-- Data for review follows --

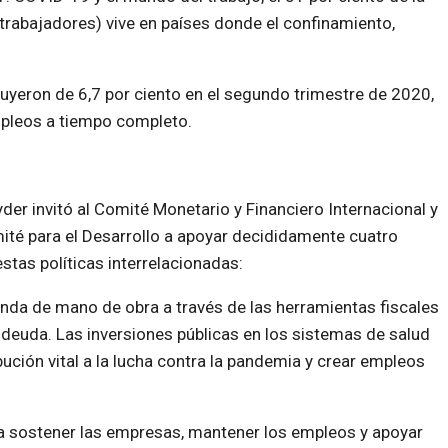
trabajadores) vive en países donde el confinamiento,
yeron de 6,7 por ciento en el segundo trimestre de 2020,
mpleos a tiempo completo.
der invitó al Comité Monetario y Financiero Internacional y
ité para el Desarrollo a apoyar decididamente cuatro
stas políticas interrelacionadas:
anda de mano de obra a través de las herramientas fiscales
a deuda. Las inversiones públicas en los sistemas de salud
ución vital a la lucha contra la pandemia y crear empleos
a sostener las empresas, mantener los empleos y apoyar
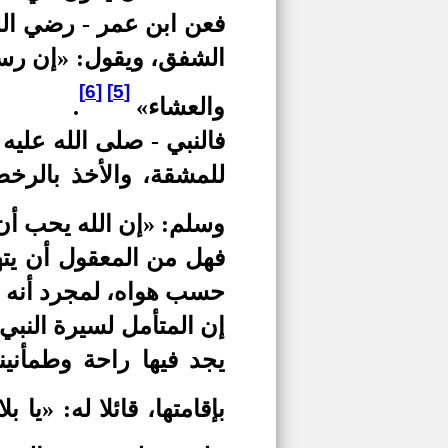
فعن ابن عمر - رضي الله
الشفق، ويقول: «إن رسول
[6]
[5]
والعشاء»
.
فالنبي - صلى الله عليه
للمشقة، والأخذ بالرخص
وسلم: «إن الله يحب أن
فهل من المعقول أن يتهم
حسب هواه، لمجرد أنه أ
إن المتأمل لسيرة النبي 
يجد فيها راحة وطمأنين
بإقامتها، قائلا له: «يا ب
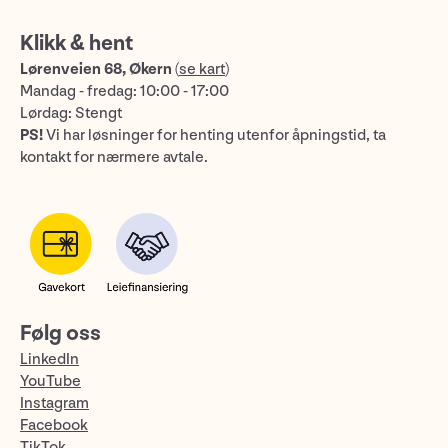
Klikk & hent
Lørenveien 68, Økern
(
se kart
)
Mandag - fredag: 10:00 - 17:00
Lørdag: Stengt
PS!
Vi har løsninger for henting utenfor åpningstid, ta
kontakt for nærmere avtale.
Følg oss
LinkedIn
YouTube
Instagram
Facebook
TikTok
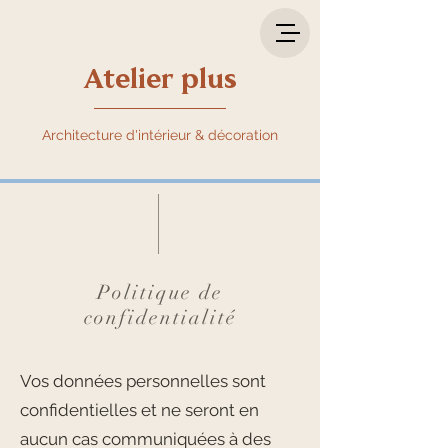
Atelier plus
Architecture d'intérieur & décoration
Politique de
confidentialité
Vos données personnelles sont
confidentielles et ne seront en
aucun cas communiquées à des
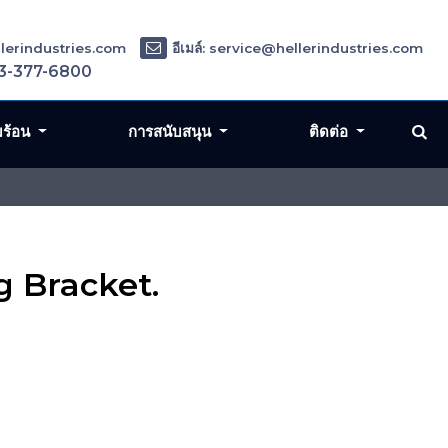
ellerindustries.com
อีเมล์: service@hellerindustries.com
3-377-6800
มร้อน
การสนับสนุน
ติดต่อ
g Bracket.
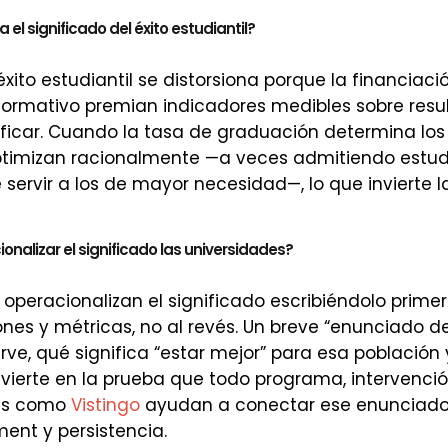
 el significado del éxito estudiantil?
 éxito estudiantil se distorsiona porque la financiació
normativo premian indicadores medibles sobre res
tificar. Cuando la tasa de graduación determina los
 optimizan racionalmente —a veces admitiendo estu
 servir a los de mayor necesidad—, lo que invierte la
alizar el significado las universidades?
 operacionalizan el significado escribiéndolo prime
iones y métricas, no al revés. Un breve “enunciado d
rve, qué significa “estar mejor” para esa población
vierte en la prueba que todo programa, intervenci
mas como
Vistingo
ayudan a conectar ese enunciado
ent y persistencia.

-- Data for review concluded --

> _The task_:
From the data, pick out every line that includes "estudiantil".

> _Exercise response_:
 el significado del éxito estudiantil?
 éxito estudiantil se distorsiona porque la financiació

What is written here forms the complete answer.